### Task directions
Before copying the entries, remove the pictures; everything else stays exactly as it is.
*** Dataset excerpts ***
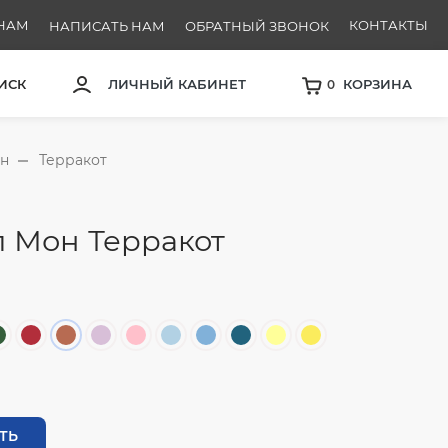
НАМ
КОНТАКТЫ
НАПИСАТЬ НАМ
ОБРАТНЫЙ ЗВОНОК
30
ИСК
ЛИЧНЫЙ КАБИНЕТ
КОРЗИНА
0
н
Терракот
л Мон Терракот
ТЬ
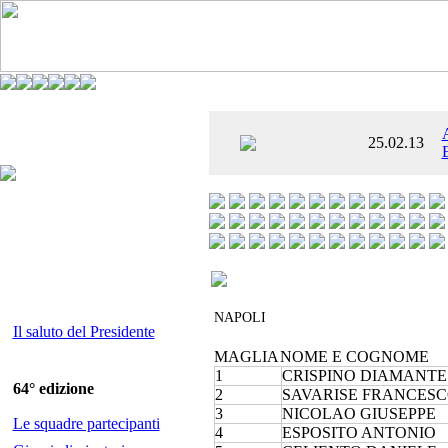
È AL SETTIMO
25.02.13
 ENTUSIASMANTE»
NAPOLI
Il saluto del Presidente
MAGLIA
NOME E COGNOME
1
CRISPINO DIAMANTE
64° edizione
2
SAVARISE FRANCES
3
NICOLAO GIUSEPPE
Le squadre partecipanti
4
ESPOSITO ANTONIO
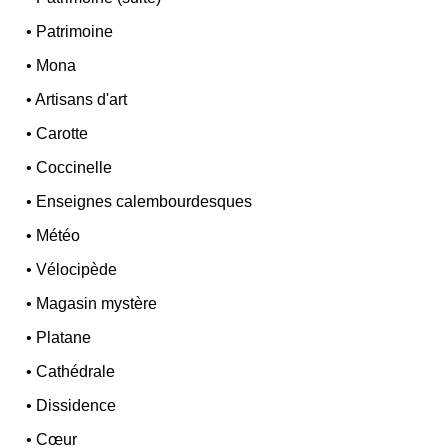
•
Patrimoine
•
Mona
•
Artisans d'art
•
Carotte
•
Coccinelle
•
Enseignes calembourdesques
•
Météo
•
Vélocipède
•
Magasin mystère
•
Platane
•
Cathédrale
•
Dissidence
•
Cœur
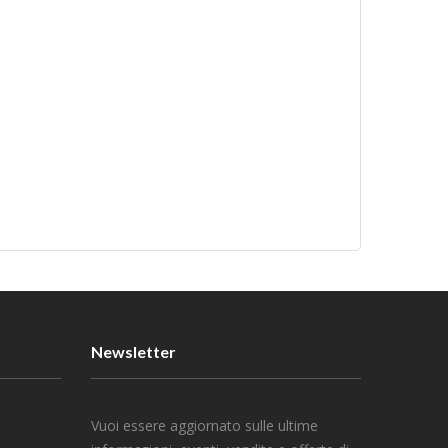
Newsletter
Vuoi essere aggiornato sulle ultime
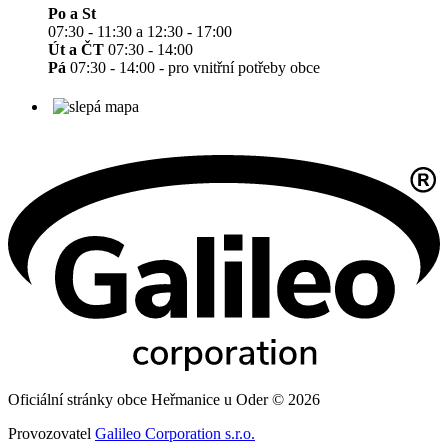
Po a St
07:30 - 11:30 a 12:30 - 17:00
Út a ČT
07:30 - 14:00
Pá
07:30 - 14:00 - pro vnitřní potřeby obce
Oficiální stránky obce Heřmanice u Oder © 2026
Provozovatel
Galileo Corporation s.r.o.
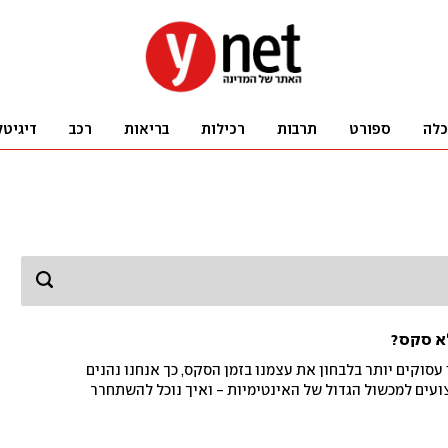
כלה
ספורט
תרבות
רכילות
בריאות
רכב
דיגיטל
א סקס?
סוקים יותר בלבחון את עצמנו בזמן הסקס, כך אנחנו נהנים
ועים למכשול הגדול של האינטימיות - ואיך נוכל להשתחרר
*** End of Dataset excerpts ***
### Response to the exercise
НАМ
КОНТАКТЫ
НАПИСАТЬ НАМ
ОБРАТНЫЙ ЗВОНОК
30
ИСК
ЛИЧНЫЙ КАБИНЕТ
КОРЗИНА
0
н
Терракот
л Мон Терракот
ТЬ
È AL SETTIMO
25.02.13
 ENTUSIASMANTE»
NAPOLI
Il saluto del Presidente
MAGLIA
NOME E COGNOME
1
CRISPINO DIAMANTE
64° edizione
2
SAVARISE FRANCES
3
NICOLAO GIUSEPPE
Le squadre partecipanti
4
ESPOSITO ANTONIO
•
Patrimoine
•
Mona
•
Artisans d'art
•
Carotte
•
Coccinelle
•
Enseignes calembourdesques
•
Météo
•
Vélocipède
•
Magasin mystère
•
Platane
•
Cathédrale
•
Dissidence
•
Cœur
Newsletter
Vuoi essere aggiornato sulle ultime
Po a St
07:30 - 11:30 a 12:30 - 17:00
Út a ČT
07:30 - 14:00
Pá
07:30 - 14:00 - pro vnitřní potřeby obce
Oficiální stránky obce Heřmanice u Oder © 2026
Provozovatel
Galileo Corporation s.r.o.
כלה
ספורט
תרבות
רכילות
בריאות
רכב
דיגיטל
א סקס?
סוקים יותר בלבחון את עצמנו בזמן הסקס, כך אנחנו נהנים
ועים למכשול הגדול של האינטימיות - ואיך נוכל להשתחרר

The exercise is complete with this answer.